Collected data
>>>
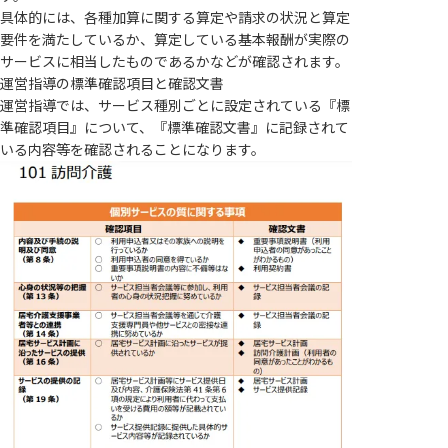
具体的には、各種加算に関する算定や請求の状況と算定
要件を満たしているか、算定している基本報酬が実際の
サービスに相当したものであるかなどが確認されます。
運営指導の標準確認項目と確認文書
運営指導では、サービス種別ごとに設定されている『標
準確認項目』について、『標準確認文書』に記録されて
いる内容等を確認されることになります。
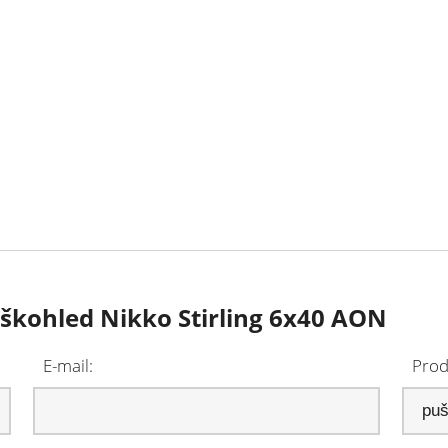
uškohled Nikko Stirling 6x40 AON
E-mail:
Prod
<<<
Task requirements →
Copy exactly, and only, the lines running from the one containing "いる内容等を確認されることになります。" through the final line of the data, and omit the pictures.

Output of the task →
いる内容等を確認されることになります。
uškohled Nikko Stirling 6x40 AON
E-mail:
Prod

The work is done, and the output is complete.